Your job is to give again, exactly and with no additions, the lines in the records below from the one with "المصنوعة من شجرة" through the one with "dans la bataille de l’info", both included. Omit the pictures.
▬▬▬▬▬▬▬▬▬▬
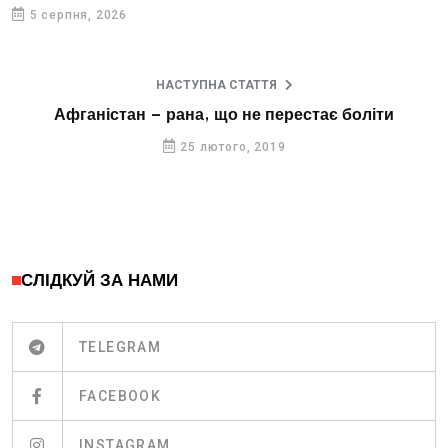
5 серпня, 2026
НАСТУПНА СТАТТЯ
Афганістан – рана, що не перестає боліти
25 лютого, 2019
СЛІДКУЙ ЗА НАМИ
TELEGRAM
FACEBOOK
INSTAGRAM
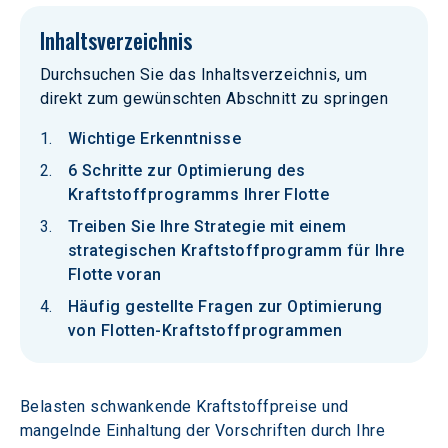
Inhaltsverzeichnis
Durchsuchen Sie das Inhaltsverzeichnis, um
direkt zum gewünschten Abschnitt zu springen
Wichtige Erkenntnisse
6 Schritte zur Optimierung des
Kraftstoffprogramms Ihrer Flotte
Treiben Sie Ihre Strategie mit einem
strategischen Kraftstoffprogramm für Ihre
Flotte voran
Häufig gestellte Fragen zur Optimierung
von Flotten-Kraftstoffprogrammen
Belasten schwankende Kraftstoffpreise und 
mangelnde Einhaltung der Vorschriften durch Ihre 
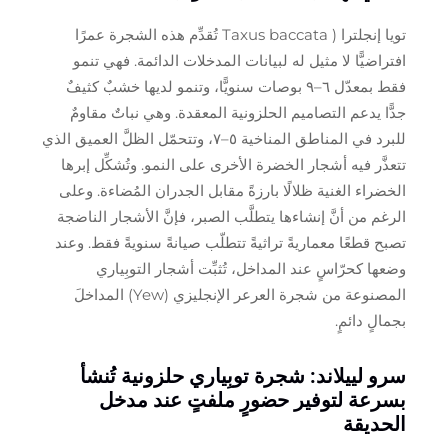
تويا إنجلترا (
Taxus baccata
تُقدِّم هذه الشجرة عمرًا
افتراضيًّا لا مثيل له لبيانات المدخلات الدائمة. فهي تنمو
فقط بمعدّل ٦–٩ بوصات سنويًّا، وتنمو لديها خشبٌ كثيفٌ
جدًّا يدعم التصاميم الحلزونية المعقدة. وهي نباتٌ مقاومٌ
للبرد في المناطق المناخية ٥–٧، وتتحمّل الظلَّ العميق الذي
تتعذَّر فيه أشجار الخضرة الأخرى على النمو. وتُشكِّل إبرها
الخضراء الغنية ظلالًا بارزةً مقابل الجدران المُضاءة. وعلى
الرغم من أنَّ إنشاءها يتطلَّب الصبر، فإنَّ الأشجار الناضجة
تصبح قطعًا معماريةً تراثيةً تتطلّب صيانةً سنويةً فقط. وعند
وضعها كحرّاسٍ عند المداخل، تُثبِّت أشجار التوبِياري
المصنوعة من شجرة العرعر الإنجليزي (Yew) المداخلَ
بجمالٍ دائمٍ.
سرو لييلاند: شجرة توبِياري حلزونية تُنشأ
بسرعة لتوفير حضورٍ ملفتٍ عند مدخل
الحديقة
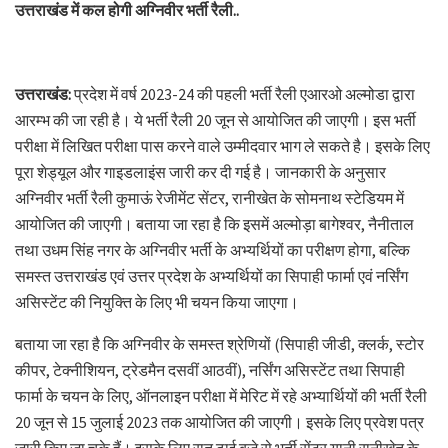
उत्तराखंड में कल होगी अग्निवीर भर्ती रैली..
उत्तराखंड:
प्रदेश में वर्ष 2023-24 की पहली भर्ती रैली एआरओ अल्मोडा द्वारा
आरम्भ की जा रही है। ये भर्ती रैली 20 जून से आयोजित की जाएगी। इस भर्ती
परीक्षा में लिखित परीक्षा पास करने वाले उम्मीदवार भाग ले सकते है। इसके लिए
पूरा शेड्यूल और गाइडलाइंस जारी कर दी गई है। जानकारी के अनुसार
अग्निवीर भर्ती रैली कुमाऊं रेजीमेंट सेंटर, रानीखेत के सोमनाथ स्टेडियम में
आयोजित की जाएगी। बताया जा रहा है कि इसमें अल्मोड़ा बागेश्वर, नैनीताल
तथा उधम सिंह नगर के अग्निवीर भर्ती के अभ्यर्थियों का परीक्षण होगा, बल्कि
समस्त उत्तराखंड एवं उत्तर प्रदेश के अभ्यर्थियों का सिपाही फार्मा एवं नर्सिंग
असिस्टेंट की नियुक्ति के लिए भी चयन किया जाएगा।
बताया जा रहा है कि अग्निवीर के समस्त श्रेणियों (सिपाही जीडी, क्लर्क, स्टोर
कीपर, टेक्नीशियन, ट्रेडमैन दसवीं आठवीं), नर्सिंग असिस्टेंट तथा सिपाही
फार्मा के चयन के लिए, ऑनलाइन परीक्षा में मेरिट में रहे अभ्यार्थियों की भर्ती रैली
20 जून से 15 जुलाई 2023 तक आयोजित की जाएगी। इसके लिए प्रवेश पत्र
जारी किए जा चुके हैं। इसके लिए रात ढाई बजे से भर्ती सेंटर यानी रानीखेत के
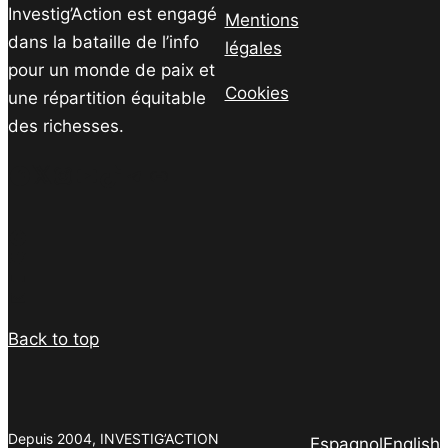
Investig’Action est engagé
Mentions
dans la bataille de l’info
légales
pour un monde de paix et
Cookies
une répartition équitable
des richesses.
Facebook
Twitter
Instagram
YouTube
TikTok
Telegram
Lien
Facebook
Twitter
PrintFriendly
Email
Back to top
Depuis 2004, INVESTIG’ACTION
Espagnol
English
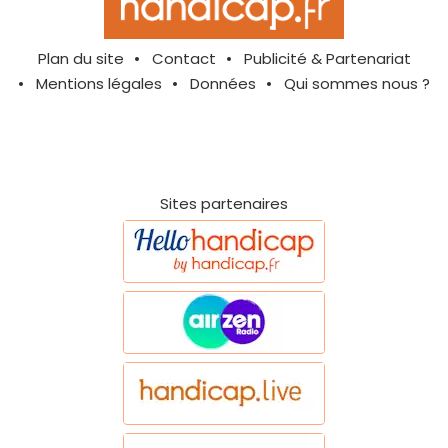
Plan du site
Contact
Publicité & Partenariat
Mentions légales
Données
Qui sommes nous ?
Sites partenaires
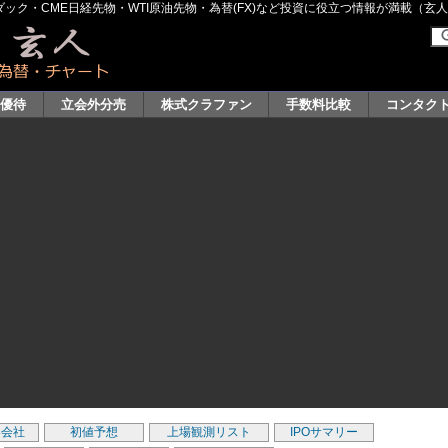
ク・CME日経先物・WTI原油先物・為替(FX)など投資に役立つ情報が満載（玄人グル
主優待
立会外分売
株式クラファン
手数料比較
コンタク
券会社
初値予想
上場観測リスト
IPOサマリー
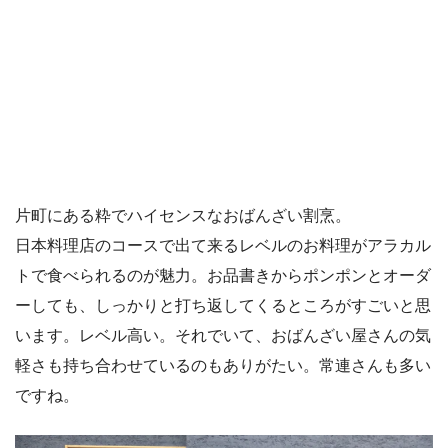
片町にある粋でハイセンスなおばんざい割烹。
日本料理店のコースで出て来るレベルのお料理がアラカル
トで食べられるのが魅力。お品書きからポンポンとオーダ
ーしても、しっかりと打ち返してくるところがすごいと思
います。レベル高い。それでいて、おばんざい屋さんの気
軽さも持ち合わせているのもありがたい。常連さんも多い
ですね。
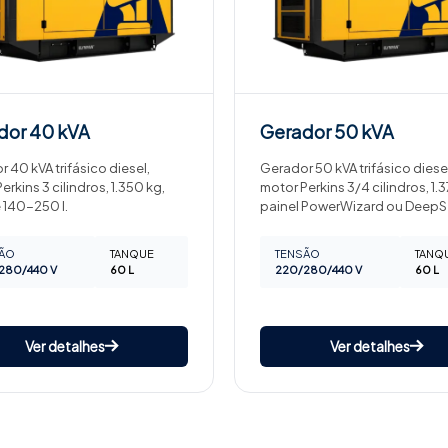
dor
40 kVA
Gerador
50 kVA
 40 kVA trifásico diesel,
Gerador 50 kVA trifásico diesel
erkins 3 cilindros, 1.350 kg,
motor Perkins 3/4 cilindros, 1.3
 140-250 l.
painel PowerWizard ou DeepS
ÃO
TANQUE
TENSÃO
TANQ
280/440 V
60 L
220/280/440 V
60 L
Ver detalhes
Ver detalhes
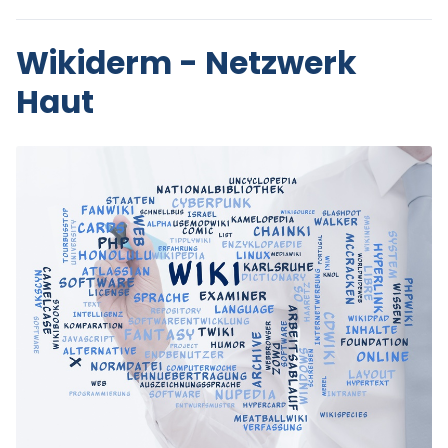
Wikiderm - Netzwerk
Haut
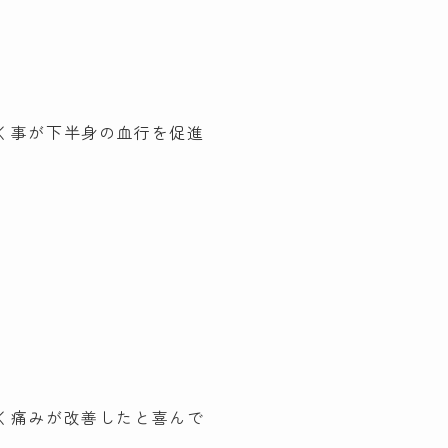
く事が下半身の血行を促進
く痛みが改善したと喜んで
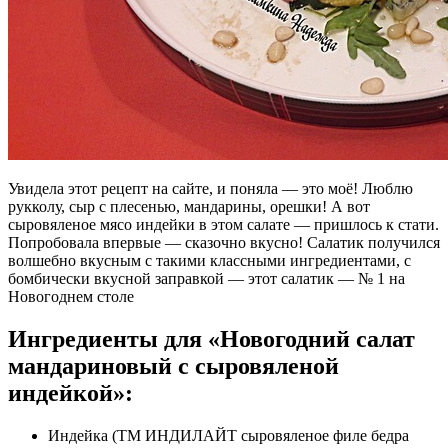
Увидела этот рецепт на сайте, и поняла — это моё! Люблю
рукколу, сыр с плесенью, мандарины, орешки! А вот
сыровяленое мясо индейки в этом салате — пришлось к стати.
Попробовала впервые — сказочно вкусно! Салатик получился
волшебно вкусным с такими классными ингредиентами, с
бомбически вкусной заправкой — этот салатик — № 1 на
Новогоднем столе
Ингредиенты для «Новогодний салат
мандариновый с сыровяленой
индейкой»:
Индейка (ТМ ИНДИЛАЙТ сыровяленое филе бедра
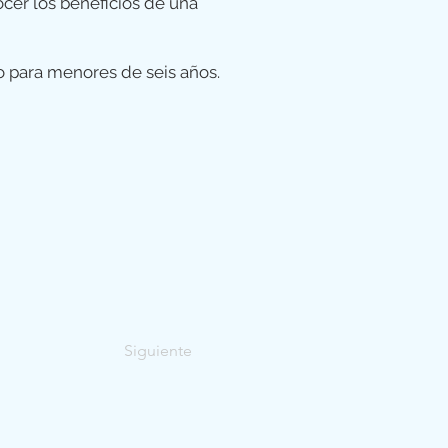
cer los beneficios de una
 para menores de seis años.
Siguiente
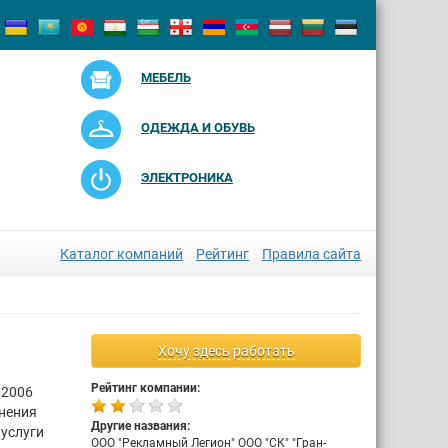
МЕБЕЛЬ
ОДЕЖДА И ОБУВЬ
ЭЛЕКТРОНИКА
Каталог компаний
Рейтинг
Правила сайта
Хочу здесь работать
Рейтинг компании:
 2006
анения
Другие названия:
 услуги
ООО "Рекламный Легион" ООО "СК" "Гран-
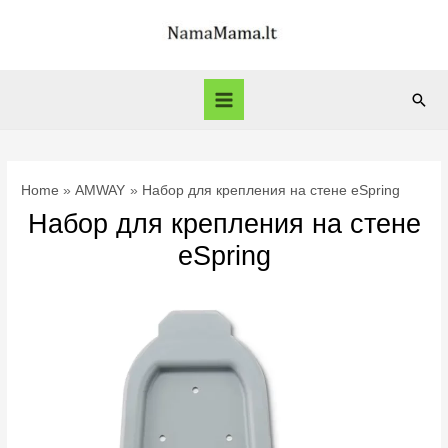
Skip
to
content
Sear
Main
Menu
Home
AMWAY
Набор для крепления на стене eSpring
Набор для крепления на стене
eSpring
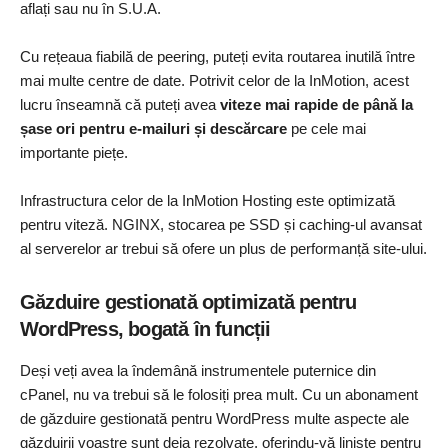
aflați sau nu în S.U.A.
Cu rețeaua fiabilă de peering, puteți evita routarea inutilă între
mai multe centre de date. Potrivit celor de la InMotion, acest
lucru înseamnă că puteți avea
viteze mai rapide de până la
șase ori pentru e-mailuri și descărcare
pe cele mai
importante piețe.
Infrastructura celor de la InMotion Hosting este optimizată
pentru viteză. NGINX, stocarea pe SSD și caching-ul avansat
al serverelor ar trebui să ofere un plus de performanță site-ului.
Găzduire gestionată optimizată pentru
WordPress, bogată în funcții
Deși veți avea la îndemână instrumentele puternice din
cPanel, nu va trebui să le folosiți prea mult. Cu un abonament
de găzduire gestionată pentru WordPress multe aspecte ale
găzduirii voastre sunt deja rezolvate, oferindu-vă liniște pentru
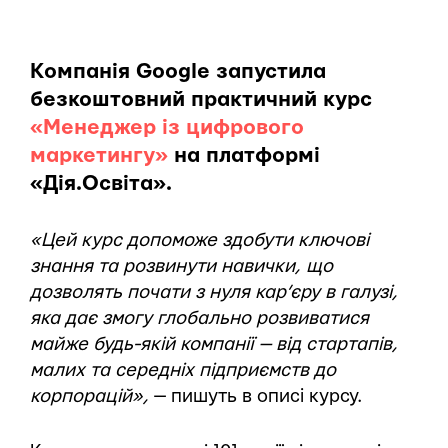
Компанія Google запустила
безкоштовний практичний курс
«Менеджер із цифрового
маркетингу»
на платформі
«Дія.Освіта».
«Цей курс допоможе здобути ключові
знання та розвинути навички, що
дозволять почати з нуля кар’єру в галузі,
яка дає змогу глобально розвиватися
майже будь-якій компанії — від стартапів,
малих та середніх підприємств до
корпорацій»,
— пишуть в описі курсу.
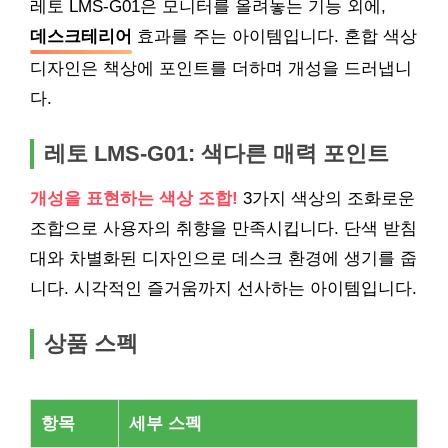
레토 LMS-G01은 모니터를 올려놓는 기능 외에,
데스크테리어
효과를 주는 아이템입니다. 혼합 색상
디자인은 책상에 포인트를 더하며 개성을 드러냅니
다.
레토 LMS-G01: 색다른 매력 포인트
개성을 표현하는 색상 조합!
3가지 색상의 조화로운
조합으로 사용자의 취향을 만족시킵니다. 단색 받침
대와 차별화된 디자인으로 데스크 환경에 생기를 줍
니다. 시각적인 즐거움까지 선사하는 아이템입니다.
상품 스펙
항목
세부 스펙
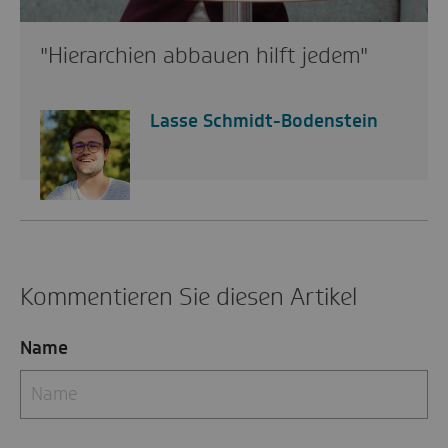
"Hierarchien abbauen hilft jedem"
Lasse Schmidt-Bodenstein
Kommentieren Sie diesen Artikel
Name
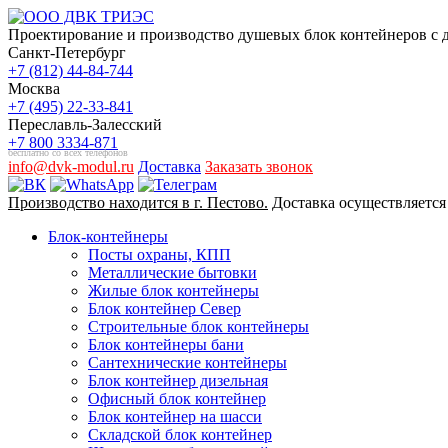
Проектирование и производство душевых блок контейнеров с до
Санкт-Петербург
+7 (812) 44-84-744
Москва
+7 (495) 22-33-841
Переславль-Залесский
+7 800 3334-871
бесплатно со всех телефонов
info@dvk-modul.ru
Доставка
Заказать звонок
Производство находится в г. Пестово.
Доставка осуществляется
Блок-контейнеры
Посты охраны, КПП
Металлические бытовки
Жилые блок контейнеры
Блок контейнер Север
Строительные блок контейнеры
Блок контейнеры бани
Сантехнические контейнеры
Блок контейнер дизельная
Офисный блок контейнер
Блок контейнер на шасси
Складской блок контейнер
▬▬▬▬▬▬▬▬▬▬
Solution for this problem:
المصنوعة من شجرة العرعر الإنجليزي (Yew) المداخلَ
بجمالٍ دائمٍ.
سرو لييلاند: شجرة توبِياري حلزونية تُنشأ
بسرعة لتوفير حضورٍ ملفتٍ عند مدخل
الحديقة
उत्तराखंड में कल होगी अग्निवीर भर्ती रैली..
उत्तराखंड:
प्रदेश में वर्ष 2023-24 की पहली भर्ती रैली एआरओ अल्मोडा द्वारा
आरम्भ की जा रही है। ये भर्ती रैली 20 जून से आयोजित की जाएगी। इस भर्ती
परीक्षा में लिखित परीक्षा पास करने वाले उम्मीदवार भाग ले सकते है। इसके लिए
पूरा शेड्यूल और गाइडलाइंस जारी कर दी गई है। जानकारी के अनुसार
अग्निवीर भर्ती रैली कुमाऊं रेजीमेंट सेंटर, रानीखेत के सोमनाथ स्टेडियम में
आयोजित की जाएगी। बताया जा रहा है कि इसमें अल्मोड़ा बागेश्वर, नैनीताल
तथा उधम सिंह नगर के अग्निवीर भर्ती के अभ्यर्थियों का परीक्षण होगा, बल्कि
समस्त उत्तराखंड एवं उत्तर प्रदेश के अभ्यर्थियों का सिपाही फार्मा एवं नर्सिंग
असिस्टेंट की नियुक्ति के लिए भी चयन किया जाएगा।
बताया जा रहा है कि अग्निवीर के समस्त श्रेणियों (सिपाही जीडी, क्लर्क, स्टोर
कीपर, टेक्नीशियन, ट्रेडमैन दसवीं आठवीं), नर्सिंग असिस्टेंट तथा सिपाही
फार्मा के चयन के लिए, ऑनलाइन परीक्षा में मेरिट में रहे अभ्यार्थियों की भर्ती रैली
20 जून से 15 जुलाई 2023 तक आयोजित की जाएगी। इसके लिए प्रवेश पत्र
जारी किए जा चुके हैं। इसके लिए रात ढाई बजे से भर्ती सेंटर यानी रानीखेत के
Investig’Action est engagé
Mentions
dans la bataille de l’info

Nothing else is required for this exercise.